What you need to do.
Without altering a single word, repeat the records that follow.

Data excerpts.
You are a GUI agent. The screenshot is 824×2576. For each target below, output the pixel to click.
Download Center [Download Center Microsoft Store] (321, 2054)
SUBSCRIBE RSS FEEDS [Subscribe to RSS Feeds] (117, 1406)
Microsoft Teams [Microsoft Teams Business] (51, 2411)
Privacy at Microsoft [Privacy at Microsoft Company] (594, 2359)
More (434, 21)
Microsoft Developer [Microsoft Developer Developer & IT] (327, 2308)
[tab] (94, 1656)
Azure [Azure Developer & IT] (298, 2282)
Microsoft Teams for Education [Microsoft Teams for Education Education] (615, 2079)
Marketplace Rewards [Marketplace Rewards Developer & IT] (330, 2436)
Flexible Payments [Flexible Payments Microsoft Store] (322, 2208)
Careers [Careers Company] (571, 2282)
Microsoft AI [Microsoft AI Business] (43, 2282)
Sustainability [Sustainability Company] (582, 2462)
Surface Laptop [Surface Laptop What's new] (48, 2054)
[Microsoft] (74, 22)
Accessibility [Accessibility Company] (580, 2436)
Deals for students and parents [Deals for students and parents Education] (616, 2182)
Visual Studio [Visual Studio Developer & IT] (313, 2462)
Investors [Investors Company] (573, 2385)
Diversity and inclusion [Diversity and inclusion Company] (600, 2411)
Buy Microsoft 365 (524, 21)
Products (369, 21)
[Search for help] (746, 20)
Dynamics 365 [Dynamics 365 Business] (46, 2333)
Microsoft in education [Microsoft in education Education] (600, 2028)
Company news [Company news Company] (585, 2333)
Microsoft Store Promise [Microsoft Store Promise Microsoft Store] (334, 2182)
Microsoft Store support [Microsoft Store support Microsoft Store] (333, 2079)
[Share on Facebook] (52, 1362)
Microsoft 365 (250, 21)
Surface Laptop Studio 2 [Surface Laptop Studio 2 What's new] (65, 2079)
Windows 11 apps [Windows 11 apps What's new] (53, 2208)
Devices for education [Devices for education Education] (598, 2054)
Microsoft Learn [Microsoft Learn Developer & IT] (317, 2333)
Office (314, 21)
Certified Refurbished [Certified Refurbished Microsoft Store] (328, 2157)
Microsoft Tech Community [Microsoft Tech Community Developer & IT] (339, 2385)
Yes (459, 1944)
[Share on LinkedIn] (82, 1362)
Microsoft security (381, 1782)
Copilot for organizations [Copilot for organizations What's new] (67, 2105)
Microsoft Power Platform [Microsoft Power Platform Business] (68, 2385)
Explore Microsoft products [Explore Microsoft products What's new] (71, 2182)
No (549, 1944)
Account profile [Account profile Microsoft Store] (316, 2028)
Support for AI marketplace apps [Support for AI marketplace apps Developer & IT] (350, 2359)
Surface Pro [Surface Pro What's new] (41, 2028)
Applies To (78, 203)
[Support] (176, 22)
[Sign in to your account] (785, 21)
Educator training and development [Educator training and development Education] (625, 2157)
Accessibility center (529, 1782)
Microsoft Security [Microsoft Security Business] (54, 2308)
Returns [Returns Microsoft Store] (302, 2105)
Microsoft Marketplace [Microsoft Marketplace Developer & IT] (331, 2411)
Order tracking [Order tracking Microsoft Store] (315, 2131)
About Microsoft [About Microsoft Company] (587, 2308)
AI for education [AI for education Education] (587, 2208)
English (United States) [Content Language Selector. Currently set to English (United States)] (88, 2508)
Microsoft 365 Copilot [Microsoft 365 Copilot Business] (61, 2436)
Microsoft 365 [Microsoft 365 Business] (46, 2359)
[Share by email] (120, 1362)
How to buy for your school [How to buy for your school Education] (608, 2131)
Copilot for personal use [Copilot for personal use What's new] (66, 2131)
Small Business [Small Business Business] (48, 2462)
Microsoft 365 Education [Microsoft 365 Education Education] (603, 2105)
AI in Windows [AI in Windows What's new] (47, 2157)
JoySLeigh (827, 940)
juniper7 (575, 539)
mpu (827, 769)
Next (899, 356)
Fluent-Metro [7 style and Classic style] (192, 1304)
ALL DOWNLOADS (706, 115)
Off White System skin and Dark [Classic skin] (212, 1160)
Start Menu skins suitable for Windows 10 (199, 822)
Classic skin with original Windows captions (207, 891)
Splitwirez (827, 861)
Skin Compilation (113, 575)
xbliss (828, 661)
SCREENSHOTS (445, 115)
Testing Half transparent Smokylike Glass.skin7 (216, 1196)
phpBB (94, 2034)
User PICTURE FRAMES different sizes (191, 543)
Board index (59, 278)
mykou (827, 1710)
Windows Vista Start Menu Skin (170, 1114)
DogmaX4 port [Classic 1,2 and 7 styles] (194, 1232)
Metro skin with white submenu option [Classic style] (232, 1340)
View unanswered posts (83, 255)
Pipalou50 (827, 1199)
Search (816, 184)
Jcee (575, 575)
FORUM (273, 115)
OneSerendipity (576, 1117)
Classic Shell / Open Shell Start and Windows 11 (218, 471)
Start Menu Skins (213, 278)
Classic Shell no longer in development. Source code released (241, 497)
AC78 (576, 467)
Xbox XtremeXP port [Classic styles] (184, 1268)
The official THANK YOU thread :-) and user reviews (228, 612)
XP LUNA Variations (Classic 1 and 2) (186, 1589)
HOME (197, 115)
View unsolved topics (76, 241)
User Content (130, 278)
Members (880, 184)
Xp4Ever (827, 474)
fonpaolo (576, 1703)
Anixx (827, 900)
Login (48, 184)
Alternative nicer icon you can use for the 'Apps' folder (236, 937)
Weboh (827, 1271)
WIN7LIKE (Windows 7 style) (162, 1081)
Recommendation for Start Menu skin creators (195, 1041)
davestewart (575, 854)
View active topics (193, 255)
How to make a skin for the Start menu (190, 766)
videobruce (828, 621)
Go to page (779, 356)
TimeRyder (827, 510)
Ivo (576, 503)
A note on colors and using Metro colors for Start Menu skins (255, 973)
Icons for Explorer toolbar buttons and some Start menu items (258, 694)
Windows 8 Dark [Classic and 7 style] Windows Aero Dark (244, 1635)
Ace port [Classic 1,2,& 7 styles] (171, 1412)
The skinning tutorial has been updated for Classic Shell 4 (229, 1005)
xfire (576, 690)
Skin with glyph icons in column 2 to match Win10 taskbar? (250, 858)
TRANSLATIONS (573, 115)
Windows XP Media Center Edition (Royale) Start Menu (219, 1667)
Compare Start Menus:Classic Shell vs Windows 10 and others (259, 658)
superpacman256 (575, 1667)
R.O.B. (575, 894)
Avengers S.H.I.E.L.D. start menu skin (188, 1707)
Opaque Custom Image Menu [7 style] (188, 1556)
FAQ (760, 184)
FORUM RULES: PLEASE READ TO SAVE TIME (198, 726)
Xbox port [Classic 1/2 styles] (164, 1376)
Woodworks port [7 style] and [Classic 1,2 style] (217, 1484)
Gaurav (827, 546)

Output.
You are a GUI agent. The screenshot is 824×2576. For each target below, output the pixel to click.
Download Center [Download Center Microsoft Store] (321, 2054)
SUBSCRIBE RSS FEEDS [Subscribe to RSS Feeds] (117, 1406)
Microsoft Teams [Microsoft Teams Business] (51, 2411)
Privacy at Microsoft [Privacy at Microsoft Company] (594, 2359)
More (434, 21)
Microsoft Developer [Microsoft Developer Developer & IT] (327, 2308)
[tab] (94, 1656)
Azure [Azure Developer & IT] (298, 2282)
Microsoft Teams for Education [Microsoft Teams for Education Education] (615, 2079)
Marketplace Rewards [Marketplace Rewards Developer & IT] (330, 2436)
Flexible Payments [Flexible Payments Microsoft Store] (322, 2208)
Careers [Careers Company] (571, 2282)
Microsoft AI [Microsoft AI Business] (43, 2282)
Sustainability [Sustainability Company] (582, 2462)
Surface Laptop [Surface Laptop What's new] (48, 2054)
[Microsoft] (74, 22)
Accessibility [Accessibility Company] (580, 2436)
Deals for students and parents [Deals for students and parents Education] (616, 2182)
Visual Studio [Visual Studio Developer & IT] (313, 2462)
Investors [Investors Company] (573, 2385)
Diversity and inclusion [Diversity and inclusion Company] (600, 2411)
Buy Microsoft 365 (524, 21)
Products (369, 21)
[Search for help] (746, 20)
Dynamics 365 [Dynamics 365 Business] (46, 2333)
Microsoft in education [Microsoft in education Education] (600, 2028)
Company news [Company news Company] (585, 2333)
Microsoft Store Promise [Microsoft Store Promise Microsoft Store] (334, 2182)
Microsoft Store support [Microsoft Store support Microsoft Store] (333, 2079)
[Share on Facebook] (52, 1362)
Microsoft 365 (250, 21)
Surface Laptop Studio 2 [Surface Laptop Studio 2 What's new] (65, 2079)
Windows 11 apps [Windows 11 apps What's new] (53, 2208)
Devices for education [Devices for education Education] (598, 2054)
Microsoft Learn [Microsoft Learn Developer & IT] (317, 2333)
Office (314, 21)
Certified Refurbished [Certified Refurbished Microsoft Store] (328, 2157)
Microsoft Tech Community [Microsoft Tech Community Developer & IT] (339, 2385)
Yes (459, 1944)
[Share on LinkedIn] (82, 1362)
Microsoft security (381, 1782)
Copilot for organizations [Copilot for organizations What's new] (67, 2105)
Microsoft Power Platform [Microsoft Power Platform Business] (68, 2385)
Explore Microsoft products [Explore Microsoft products What's new] (71, 2182)
No (549, 1944)
Account profile [Account profile Microsoft Store] (316, 2028)
Support for AI marketplace apps [Support for AI marketplace apps Developer & IT] (350, 2359)
Surface Pro [Surface Pro What's new] (41, 2028)
Applies To (78, 203)
[Support] (176, 22)
[Sign in to your account] (785, 21)
Educator training and development [Educator training and development Education] (625, 2157)
Accessibility center (529, 1782)
Microsoft Security [Microsoft Security Business] (54, 2308)
Returns [Returns Microsoft Store] (302, 2105)
Microsoft Marketplace [Microsoft Marketplace Developer & IT] (331, 2411)
Order tracking [Order tracking Microsoft Store] (315, 2131)
About Microsoft [About Microsoft Company] (587, 2308)
AI for education [AI for education Education] (587, 2208)
English (United States) [Content Language Selector. Currently set to English (United States)] (88, 2508)
Microsoft 365 Copilot [Microsoft 365 Copilot Business] (61, 2436)
Microsoft 365 [Microsoft 365 Business] (46, 2359)
[Share by email] (120, 1362)
How to buy for your school [How to buy for your school Education] (608, 2131)
Copilot for personal use [Copilot for personal use What's new] (66, 2131)
Small Business [Small Business Business] (48, 2462)
Microsoft 365 Education [Microsoft 365 Education Education] (603, 2105)
AI in Windows [AI in Windows What's new] (47, 2157)
JoySLeigh (827, 940)
juniper7 (575, 539)
mpu (827, 769)
Next (899, 356)
Fluent-Metro [7 style and Classic style] (192, 1304)
ALL DOWNLOADS (706, 115)
Off White System skin and Dark [Classic skin] (212, 1160)
Start Menu skins suitable for Windows 10 (199, 822)
Classic skin with original Windows captions (207, 891)
Splitwirez (827, 861)
Skin Compilation (113, 575)
xbliss (828, 661)
SCREENSHOTS (445, 115)
Testing Half transparent Smokylike Glass.skin7 (216, 1196)
phpBB (94, 2034)
User PICTURE FRAMES different sizes (191, 543)
Board index (59, 278)
mykou (827, 1710)
Windows Vista Start Menu Skin (170, 1114)
DogmaX4 port [Classic 1,2 and 7 styles] (194, 1232)
Metro skin with white submenu option [Classic style] (232, 1340)
View unanswered posts (83, 255)
Pipalou50 (827, 1199)
Search (816, 184)
Jcee (575, 575)
FORUM (273, 115)
OneSerendipity (576, 1117)
Classic Shell / Open Shell Start and Windows 11 (218, 471)
Start Menu Skins (213, 278)
Classic Shell no longer in development. Source code released (241, 497)
AC78 (576, 467)
Xbox XtremeXP port [Classic styles] (184, 1268)
The official THANK YOU thread :-) and user reviews (228, 612)
XP LUNA Variations (Classic 1 and 2) (186, 1589)
HOME (197, 115)
View unsolved topics (76, 241)
User Content (130, 278)
Members (880, 184)
Xp4Ever (827, 474)
fonpaolo (576, 1703)
Anixx (827, 900)
Login (48, 184)
Alternative nicer icon you can use for the 'Apps' folder (236, 937)
Weboh (827, 1271)
WIN7LIKE (Windows 7 style) (162, 1081)
Recommendation for Start Menu skin creators (195, 1041)
davestewart (575, 854)
View active topics (193, 255)
How to make a skin for the Start menu (190, 766)
videobruce (828, 621)
Go to page (779, 356)
TimeRyder (827, 510)
Ivo (576, 503)
A note on colors and using Metro colors for Start Menu skins (255, 973)
Icons for Explorer toolbar buttons and some Start menu items (258, 694)
Windows 8 Dark [Classic and 7 style] Windows Aero Dark (244, 1635)
Ace port [Classic 1,2,& 7 styles] (171, 1412)
The skinning tutorial has been updated for Classic Shell 4 (229, 1005)
xfire (576, 690)
Skin with glyph icons in column 2 to match Win10 taskbar? (250, 858)
TRANSLATIONS (573, 115)
Windows XP Media Center Edition (Royale) Start Menu (219, 1667)
Compare Start Menus:Classic Shell vs Windows 10 and others (259, 658)
superpacman256 (575, 1667)
R.O.B. (575, 894)
Avengers S.H.I.E.L.D. start menu skin (188, 1707)
Opaque Custom Image Menu [7 style] (188, 1556)
FAQ (760, 184)
FORUM RULES: PLEASE READ TO SAVE TIME (198, 726)
Xbox port [Classic 1/2 styles] (164, 1376)
Woodworks port [7 style] and [Classic 1,2 style] (217, 1484)
Gaurav (827, 546)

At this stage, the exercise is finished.